Although rescuing a horse is excellent, this is usually more appropriate for an experienced rider. Rescue horses can be anxious and difficult – many of them have come from abusive or uncomfortable situations. This makes them difficult to rider, especially for new riders.
2. Not getting a vet check.
This is super important. All horses will have certain issues, but you need to be aware of what they are and whether they will affect your intended riding goals.
3. Not cantering the horse.
A good tip for buying a new horse is to ask the current owner to get it to canter it. Cantering isn’t as natural as trotting or walking, so you can see how well the horse has been trained and how tolerant it is.
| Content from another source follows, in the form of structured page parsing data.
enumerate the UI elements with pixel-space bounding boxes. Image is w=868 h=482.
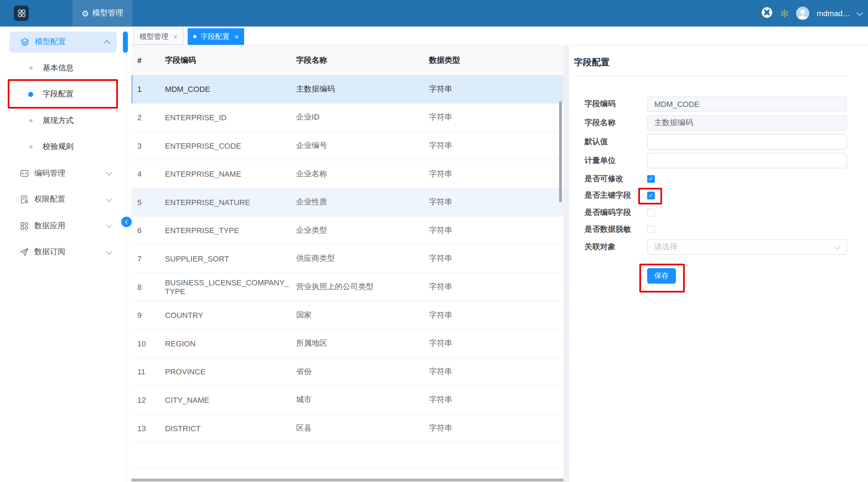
form-label: 关联对象 — [585, 242, 647, 252]
cell-type: 字符串 — [429, 225, 564, 235]
permission-icon — [20, 195, 29, 204]
cell-code: ENTERPRISE_CODE — [165, 141, 296, 150]
cell-name: 国家 — [296, 310, 429, 320]
bullet-icon — [29, 145, 32, 148]
cell-code: COUNTRY — [165, 311, 296, 320]
select-关联对象[interactable]: 请选择 — [647, 239, 847, 255]
cell-type: 字符串 — [429, 282, 564, 292]
form-row-是否可修改: 是否可修改✓ — [585, 174, 847, 184]
field-config-panel: 字段配置 字段编码MDM_CODE字段名称主数据编码默认值计量单位是否可修改✓是… — [569, 46, 868, 482]
sidebar-item-label: 基本信息 — [43, 63, 74, 73]
select-placeholder: 请选择 — [654, 242, 677, 252]
table-row[interactable]: 11PROVINCE省份字符串 — [131, 358, 564, 386]
form-row-默认值: 默认值 — [585, 134, 847, 149]
cell-type: 字符串 — [429, 395, 564, 405]
table-row[interactable]: 6ENTERPRISE_TYPE企业类型字符串 — [131, 217, 564, 245]
sidebar-group-数据订阅[interactable]: 数据订阅 — [0, 239, 126, 265]
cell-num: 2 — [131, 113, 165, 122]
table-row[interactable]: 9COUNTRY国家字符串 — [131, 301, 564, 330]
sidebar-section-模型配置[interactable]: 模型配置 — [9, 32, 117, 53]
cell-name: 营业执照上的公司类型 — [296, 282, 429, 292]
text-input-字段名称[interactable]: 主数据编码 — [647, 115, 847, 131]
column-header: 字段编码 — [165, 55, 296, 65]
sidebar-group-编码管理[interactable]: 编码管理 — [0, 160, 126, 186]
sidebar-group-权限配置[interactable]: 权限配置 — [0, 186, 126, 213]
cell-num: 7 — [131, 254, 165, 263]
tab-close-icon[interactable]: × — [234, 33, 239, 40]
form-row-是否主键字段: 是否主键字段✓ — [585, 191, 847, 201]
cell-code: ENTERPRISE_NATURE — [165, 198, 296, 206]
cell-num: 9 — [131, 311, 165, 320]
layers-icon — [20, 38, 29, 46]
sidebar-group-数据应用[interactable]: 数据应用 — [0, 213, 126, 239]
table-row[interactable]: 12CITY_NAME城市字符串 — [131, 386, 564, 415]
checkbox-是否可修改[interactable]: ✓ — [647, 175, 655, 183]
table-row[interactable]: 10REGION所属地区字符串 — [131, 330, 564, 358]
cell-type: 字符串 — [429, 169, 564, 179]
chevron-down-icon — [106, 169, 112, 176]
table-row[interactable]: 3ENTERPRISE_CODE企业编号字符串 — [131, 132, 564, 160]
table-row[interactable]: 13DISTRICT区县字符串 — [131, 414, 564, 443]
top-bar: ⚙ 模型管理 ✻ mdmad… — [0, 0, 868, 27]
tab-label: 模型管理 — [139, 32, 168, 41]
horizontal-scrollbar[interactable] — [131, 478, 564, 481]
table-row[interactable]: 7SUPPLIER_SORT供应商类型字符串 — [131, 245, 564, 273]
table-row[interactable]: 1MDM_CODE主数据编码字符串 — [131, 75, 564, 104]
cell-code: CITY_NAME — [165, 395, 296, 404]
save-button[interactable]: 保存 — [647, 268, 676, 284]
sidebar-group-label: 数据应用 — [34, 221, 107, 231]
tab-close-icon[interactable]: × — [173, 33, 178, 40]
vertical-scrollbar-thumb[interactable] — [559, 101, 562, 202]
table-header-row: #字段编码字段名称数据类型 — [131, 46, 564, 75]
app-logo-icon[interactable] — [14, 6, 29, 21]
sidebar-item-校验规则[interactable]: 校验规则 — [0, 134, 126, 160]
text-input-默认值[interactable] — [647, 134, 847, 149]
cell-type: 字符串 — [429, 141, 564, 150]
sidebar: 模型配置基本信息字段配置展现方式校验规则编码管理权限配置数据应用数据订阅 — [0, 27, 127, 482]
topnav-model-management[interactable]: ⚙ 模型管理 — [73, 0, 132, 27]
form-label: 默认值 — [585, 137, 647, 147]
table-row[interactable]: 8BUSINESS_LICENSE_COMPANY_TYPE营业执照上的公司类型… — [131, 273, 564, 301]
table-row[interactable]: 5ENTERPRISE_NATURE企业性质字符串 — [131, 188, 564, 217]
avatar[interactable] — [796, 7, 810, 20]
checkbox-是否编码字段[interactable] — [647, 209, 655, 217]
sidebar-group-label: 权限配置 — [34, 195, 107, 204]
table-row[interactable]: 4ENTERPRISE_NAME企业名称字符串 — [131, 160, 564, 189]
cell-code: DISTRICT — [165, 424, 296, 433]
cell-code: PROVINCE — [165, 367, 296, 376]
cell-num: 3 — [131, 141, 165, 150]
chevron-down-icon — [106, 222, 112, 228]
clover-logo-glyph — [16, 8, 27, 19]
text-input-字段编码[interactable]: MDM_CODE — [647, 96, 847, 112]
cell-code: BUSINESS_LICENSE_COMPANY_TYPE — [165, 278, 296, 296]
assistant-extension-icon[interactable]: ✻ — [780, 8, 789, 19]
chevron-down-icon[interactable] — [856, 9, 863, 16]
cell-type: 字符串 — [429, 339, 564, 348]
checkbox-是否主键字段[interactable]: ✓ — [647, 192, 655, 199]
cell-type: 字符串 — [429, 367, 564, 376]
cell-type: 字符串 — [429, 197, 564, 207]
cell-name: 区县 — [296, 423, 429, 433]
sidebar-item-字段配置[interactable]: 字段配置 — [0, 81, 126, 108]
bullet-icon — [29, 119, 32, 122]
cell-num: 6 — [131, 226, 165, 235]
tab-字段配置[interactable]: 字段配置× — [187, 28, 244, 45]
table-row[interactable]: 2ENTERPRISE_ID企业ID字符串 — [131, 104, 564, 132]
sidebar-item-label: 校验规则 — [43, 142, 74, 152]
help-icon[interactable] — [762, 6, 773, 20]
cell-name: 省份 — [296, 367, 429, 376]
cell-name: 企业编号 — [296, 141, 429, 150]
sidebar-collapse-button[interactable] — [121, 217, 132, 227]
checkbox-是否数据脱敏[interactable] — [647, 225, 655, 233]
cell-type: 字符串 — [429, 310, 564, 320]
tab-模型管理[interactable]: 模型管理× — [133, 28, 184, 45]
sidebar-item-label: 展现方式 — [43, 116, 74, 125]
sidebar-item-展现方式[interactable]: 展现方式 — [0, 108, 126, 134]
sidebar-active-indicator — [123, 32, 128, 53]
table-body: 1MDM_CODE主数据编码字符串2ENTERPRISE_ID企业ID字符串3E… — [131, 75, 564, 468]
cell-num: 13 — [131, 424, 165, 433]
sidebar-item-基本信息[interactable]: 基本信息 — [0, 55, 126, 81]
text-input-计量单位[interactable] — [647, 153, 847, 168]
cell-name: 主数据编码 — [296, 84, 429, 94]
cell-name: 企业性质 — [296, 197, 429, 207]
4. Not considering your riding goals.
You might meet a beautiful horse, but if it hasn’t had experience in your riding discipline, there isn’t much point buying it.
Make sure your horse is a match with how you intend to ride it.
5. Purchasing a wild horse.
Some people like the idea of breaking and taming their own horse. For obvious reasons, this is enormously challenging and should be done by a professional.
6. Rushing into a purchase decision.
It might be work considering leasing a horse for a while. That way, you can get a sense for what horse ownership is like. Most sellers will be happy to make an arrangement along these lines.
7. Buying a young horse.
Young horses (under the age of 2) are generally cheaper, but aren’t always suitable for people with little riding experience. They require more training, and this shouldn’t be part of your first-time horse experience.
8. Not considering your riding style.
By ‘riding style’ I mean the energy of your horse and the energy of the rider. If you’re a calm, collected rider, you may fit well with a horse with a bit more energy. But if you’re an energetic, excitable rider, you should be looking for a calmer horse.
9. Underestimating the importance of a good nature.
If it’s your first horse, you definitely need one that won’t react against your mistakes. Some horses can be very touchy, so they get frustrated by mistakes made by novice riders.
10. Buying a horse without visiting it first.
Some people get very excited by online horse sales and make a purchase without visiting the horse first. This is a huge mistake. You should aim to maximise the time you spend with a horse before you make the decision to buy it.
11. Buying a very advanced horse.
A highly trained horse can appeal to people that think the skill of the horse will make them ride better. But highly trained horses need highly skilled riders. If you’re a new rider, a highly skilled horses will likely end up in frustration for you and your horse.